There is a new finding in scientific research out that may change the way that doctors treat dementia forever. It involves a combination of two distinct areas of research that have never before been combined, which are microglia (the brain’s immune cells) and brain waves. This is especially exciting in light of the fact that researchers did not formerly know that there was an important connection between the two.
Brain waves, or the electrical currents in the brain, were discovered in 1887 by Richard Caton. However, he stopped his research because of the lack of interest in it, and it was not revisited for many years. Luckily, in 2019, scientists at the Massachusetts Institute of Technology discovered—almost miraculously—that Alzheimer’s disease could be treated in animals by flashing LED lights at them 40 times per second, or even playing music at the frequency of 40 hertz.
Brain waves are made by many neurons in a specific part of the brain (the cerebral cortex) discharging electrical impulses together in synchrony. There are different types of brain waves, the categorization of which depends on their frequency. The type that Alzheimer’s researchers are the most interested in are called gamma waves.
It turns out that brain waves influence when a neuron fires, and groups of neurons “ride” on the different types of brain waves. This information is important, because in Alzheimer’s, the brain will not produce strong brain waves in the 40 hertz frequency. A graduate student at MIT named Hanna Iaccarino thought that helping the brains of mice out in this area might treat this type of dementia.
It turns out that she was right.
The researchers used lasers to force the neurons in the visual cortex to fire at 40 hertz, and the result, which was pulished in 2016 in Nature, showed a striking reduction in the amyloid plaques that are commonly found in Alzheimer’s patients. However, it is unethical to fire lasers into human brains, so another MIT researcher, Emery Brown, brought up some older research done in cats that showed that just making the cats stare at a strobe-lighted screen at 40 herts also boosted gamma waves.
When they tried this in mice, existing amyloid plaques actually disappeared, which was an amazing finding. Now, these amyloid plaques are surrounded by microglia, which are immune cells. Therefore, when the gamma brain waves are boosted, the microglia actually become enlarged and digest the amyloid plaques.

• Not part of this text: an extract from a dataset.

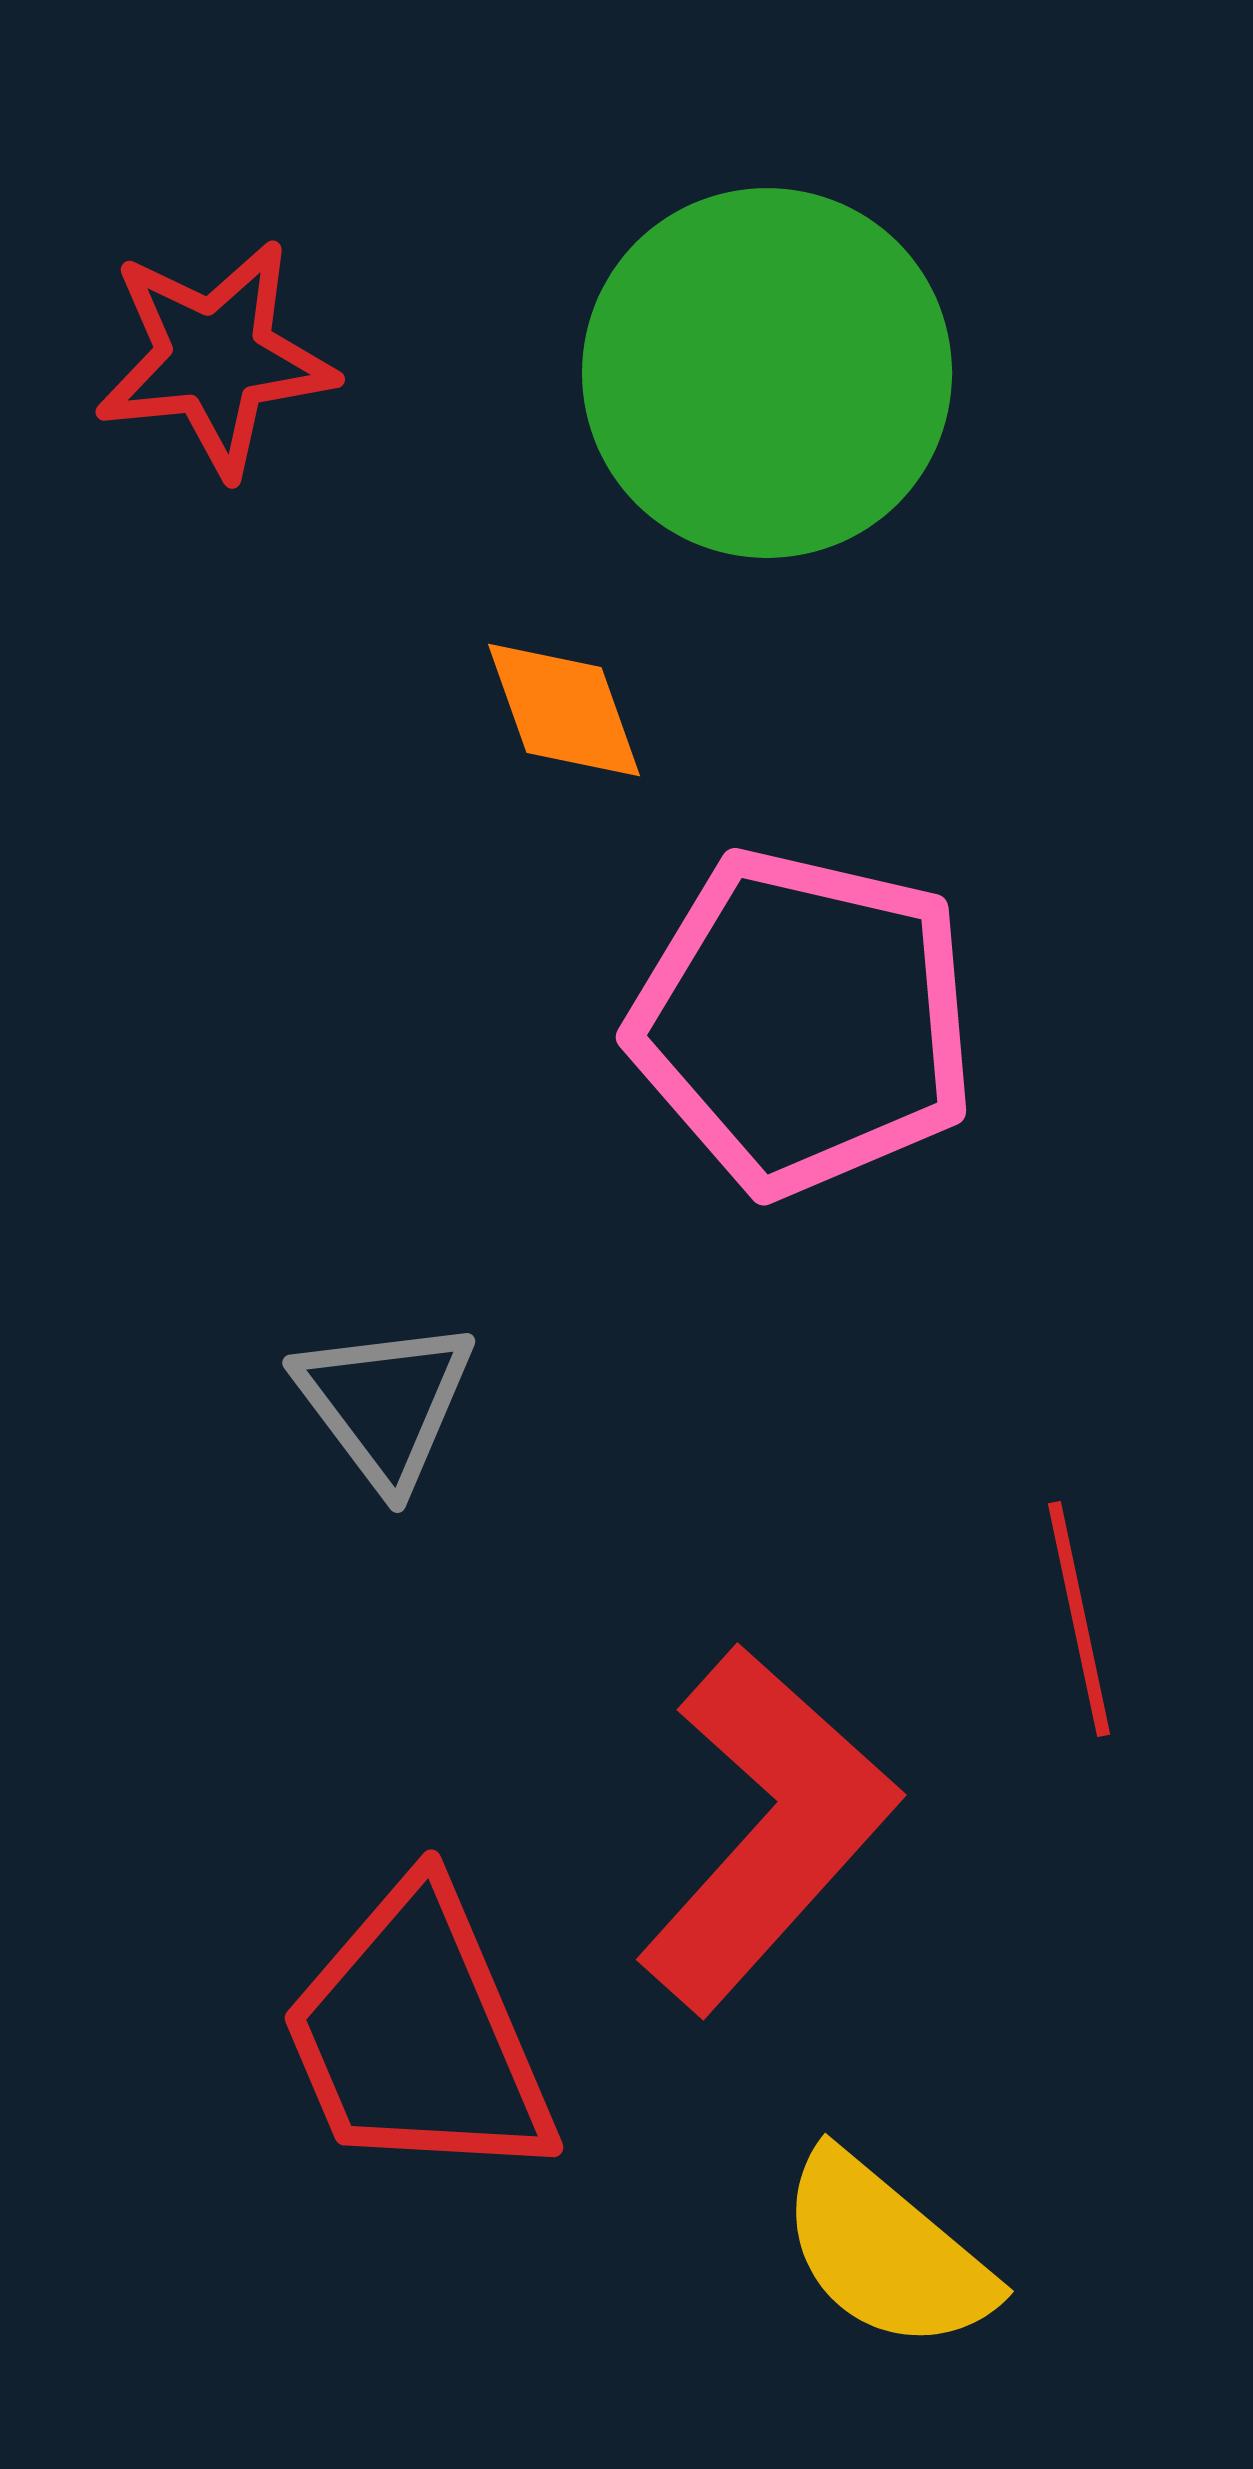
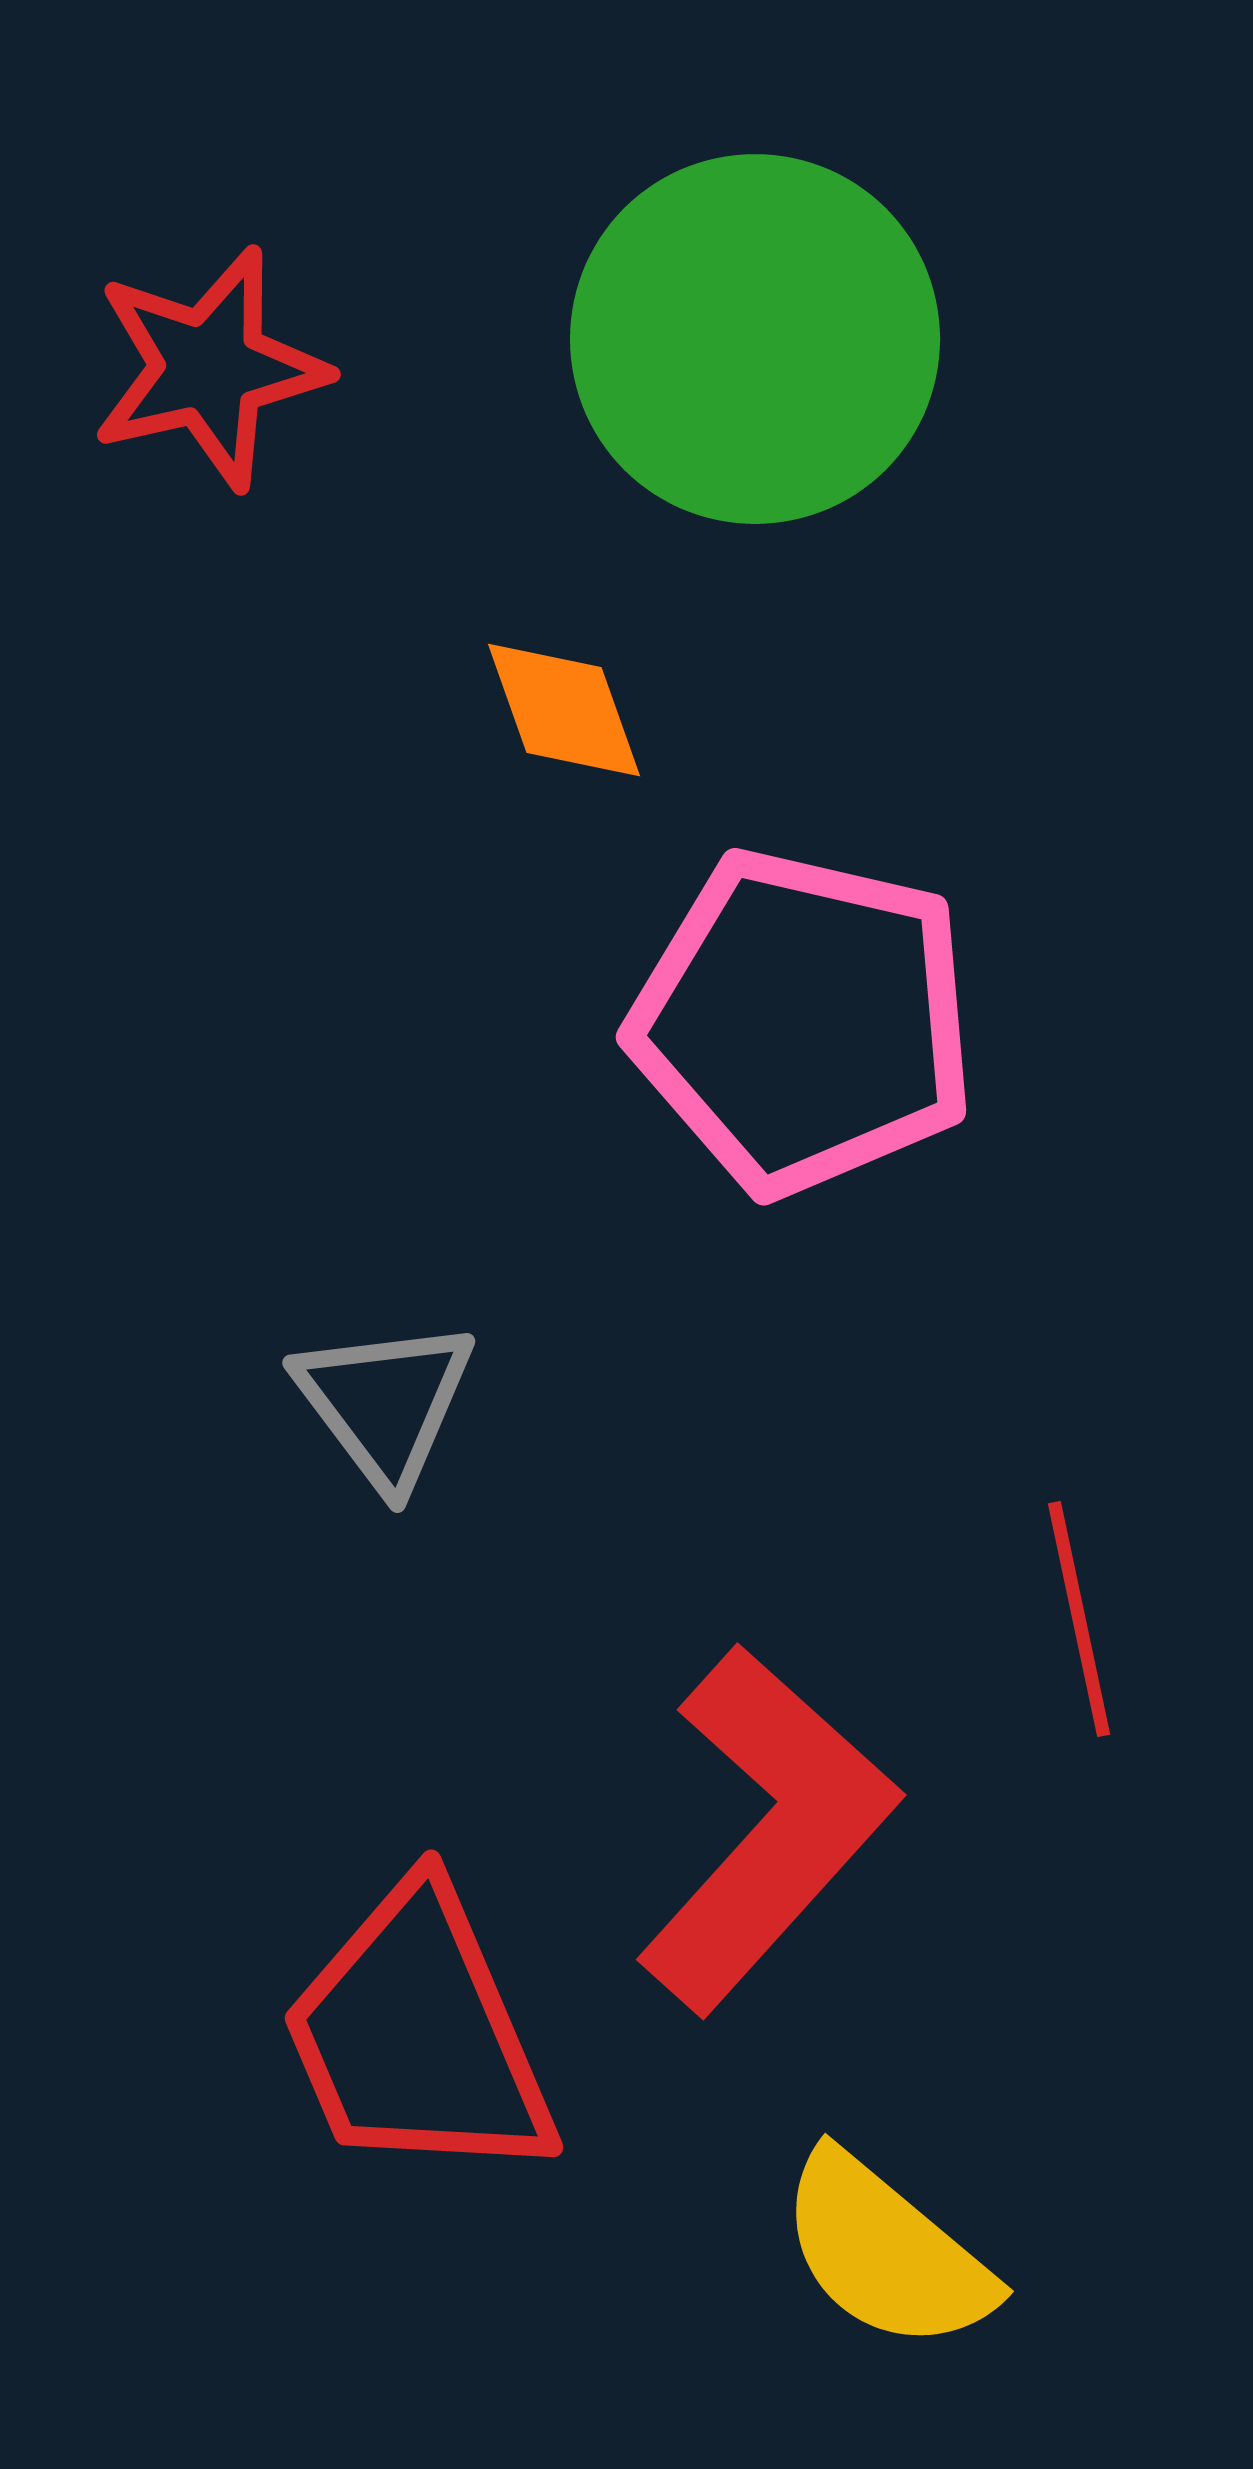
red star: moved 6 px left, 10 px down; rotated 7 degrees counterclockwise
green circle: moved 12 px left, 34 px up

The neuroscientist in charge of this study, Li-Huei Tsai, said about this: “I find this intersection [between brain waves and microglia] to be one of the most exciting and intriguing results of our work.” Her team published their work in Neuron last year–that only three to six weeks of the LED strobe-light treatments cleared up the amyloid plaques and preserved synapses and neurons that Alzheimer’s usually destroys. Researchers are now looking into treating other degenerative brain diseases like ALS and Parkinson’s disease using lights and sounds.
Researchers need to run more tests before these treatments will actually be available to patients, but these studies and findings are extremely encouraging and exciting, as Alzheimer’s is currently a progressively degenerative, fatal, incurable disease. However, the current research is extraordinarily promising, and is giving hope too many.